───── INFORMATION

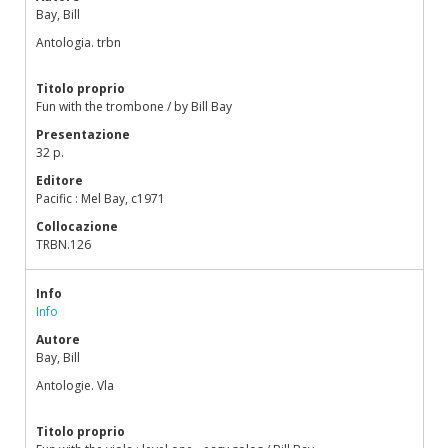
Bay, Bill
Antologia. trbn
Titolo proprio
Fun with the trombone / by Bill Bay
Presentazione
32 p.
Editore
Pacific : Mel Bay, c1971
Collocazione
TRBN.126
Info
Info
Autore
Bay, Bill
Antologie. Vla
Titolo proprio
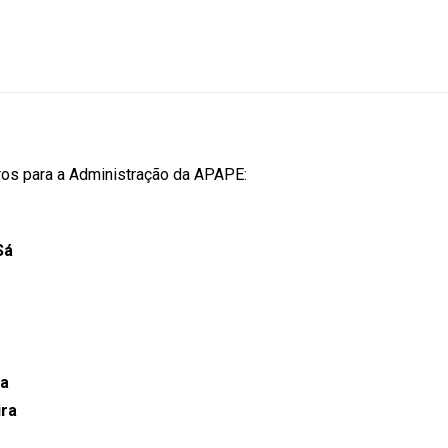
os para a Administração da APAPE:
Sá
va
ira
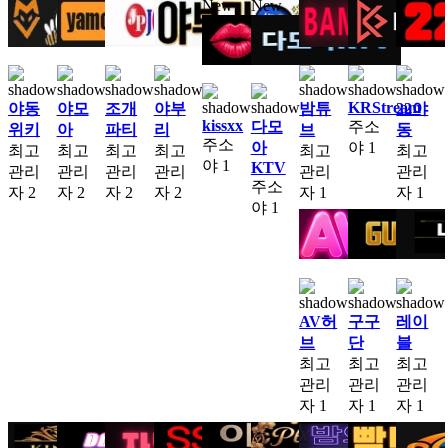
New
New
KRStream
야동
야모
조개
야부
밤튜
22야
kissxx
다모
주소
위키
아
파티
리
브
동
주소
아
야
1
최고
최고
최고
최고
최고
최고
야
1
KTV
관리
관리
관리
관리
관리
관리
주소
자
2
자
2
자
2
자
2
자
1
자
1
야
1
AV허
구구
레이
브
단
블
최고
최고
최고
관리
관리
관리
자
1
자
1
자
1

──────────
───── INFORMATION

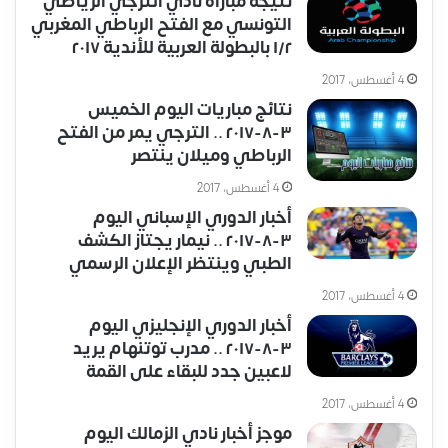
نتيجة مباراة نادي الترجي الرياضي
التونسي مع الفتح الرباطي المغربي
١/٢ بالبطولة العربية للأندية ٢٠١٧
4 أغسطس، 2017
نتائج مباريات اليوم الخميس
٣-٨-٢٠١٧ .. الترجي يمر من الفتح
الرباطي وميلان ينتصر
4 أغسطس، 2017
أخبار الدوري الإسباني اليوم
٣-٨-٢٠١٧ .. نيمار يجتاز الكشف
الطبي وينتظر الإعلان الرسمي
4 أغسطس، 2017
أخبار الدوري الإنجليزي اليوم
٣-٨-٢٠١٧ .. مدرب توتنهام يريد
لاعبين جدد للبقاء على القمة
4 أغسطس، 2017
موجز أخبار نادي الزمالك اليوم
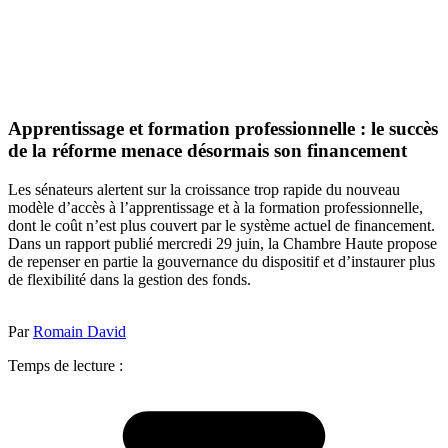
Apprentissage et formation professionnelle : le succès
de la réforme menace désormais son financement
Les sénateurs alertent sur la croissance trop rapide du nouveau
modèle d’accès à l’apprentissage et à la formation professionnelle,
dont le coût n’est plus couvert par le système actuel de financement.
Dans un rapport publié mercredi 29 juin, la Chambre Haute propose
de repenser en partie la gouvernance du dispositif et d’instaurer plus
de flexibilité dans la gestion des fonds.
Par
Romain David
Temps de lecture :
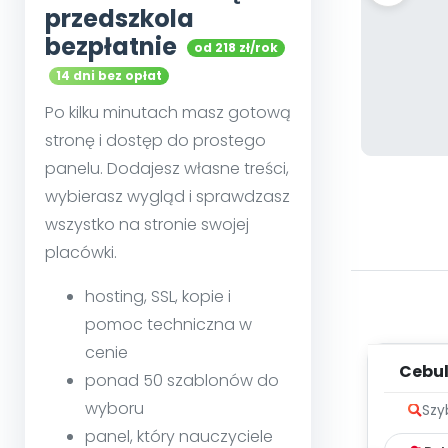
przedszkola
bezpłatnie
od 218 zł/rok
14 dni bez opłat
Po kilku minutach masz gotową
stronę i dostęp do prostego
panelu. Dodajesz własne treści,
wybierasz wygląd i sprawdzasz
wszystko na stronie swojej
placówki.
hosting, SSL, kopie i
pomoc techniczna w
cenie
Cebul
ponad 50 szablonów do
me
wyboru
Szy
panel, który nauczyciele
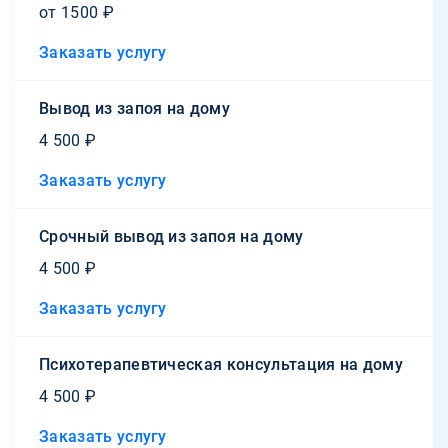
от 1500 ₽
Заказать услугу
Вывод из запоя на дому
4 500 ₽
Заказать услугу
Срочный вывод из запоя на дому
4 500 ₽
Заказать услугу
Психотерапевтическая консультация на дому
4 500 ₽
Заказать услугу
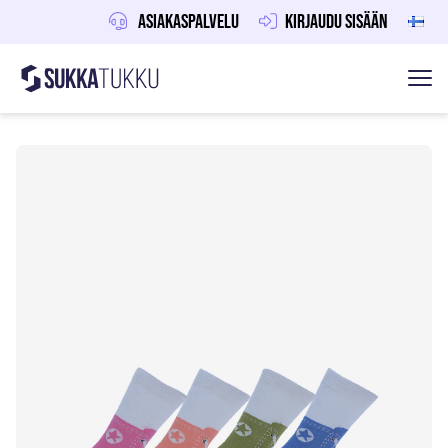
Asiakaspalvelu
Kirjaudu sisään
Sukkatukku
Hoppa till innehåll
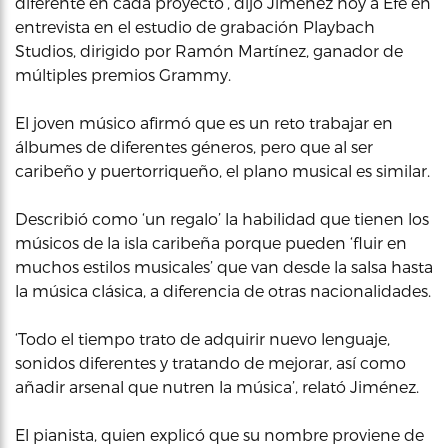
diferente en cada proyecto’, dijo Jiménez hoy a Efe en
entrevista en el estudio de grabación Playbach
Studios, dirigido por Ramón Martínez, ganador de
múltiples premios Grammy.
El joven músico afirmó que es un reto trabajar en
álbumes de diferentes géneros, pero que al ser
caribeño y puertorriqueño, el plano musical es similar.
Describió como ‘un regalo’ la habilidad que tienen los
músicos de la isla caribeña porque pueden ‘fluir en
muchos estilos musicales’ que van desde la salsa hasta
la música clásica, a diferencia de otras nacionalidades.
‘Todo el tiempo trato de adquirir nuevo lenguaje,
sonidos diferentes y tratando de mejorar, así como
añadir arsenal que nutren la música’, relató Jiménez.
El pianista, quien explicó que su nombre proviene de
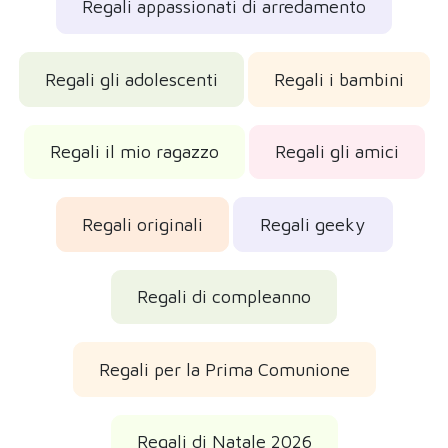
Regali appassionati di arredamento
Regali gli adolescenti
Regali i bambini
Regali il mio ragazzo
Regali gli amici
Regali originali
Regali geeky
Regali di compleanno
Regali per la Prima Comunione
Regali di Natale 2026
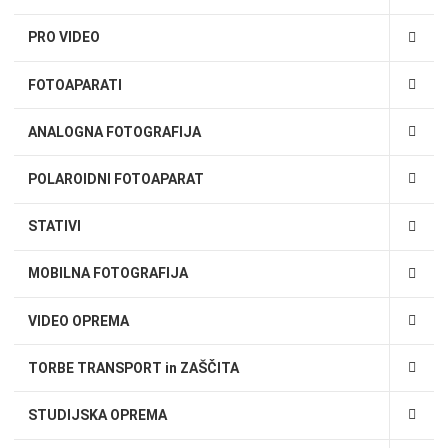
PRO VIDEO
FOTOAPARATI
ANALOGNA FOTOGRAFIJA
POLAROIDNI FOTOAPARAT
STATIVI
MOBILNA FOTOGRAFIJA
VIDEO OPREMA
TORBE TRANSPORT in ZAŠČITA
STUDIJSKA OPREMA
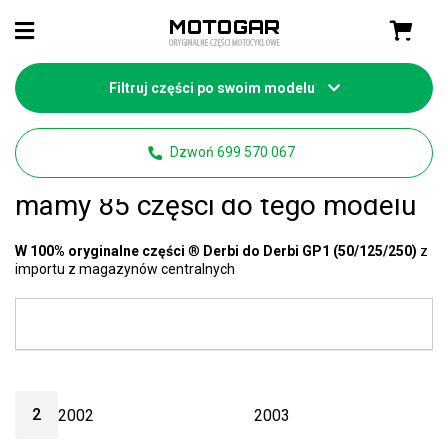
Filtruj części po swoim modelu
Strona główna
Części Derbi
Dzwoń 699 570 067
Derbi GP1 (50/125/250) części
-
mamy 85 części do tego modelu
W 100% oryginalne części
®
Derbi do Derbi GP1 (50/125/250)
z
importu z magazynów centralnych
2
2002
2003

──────────

__PROMPT__. Across all lines above, count those with the string "professionnelle". Only the number is wanted.

__SOLUTION TO THIS EXERCISE__. 2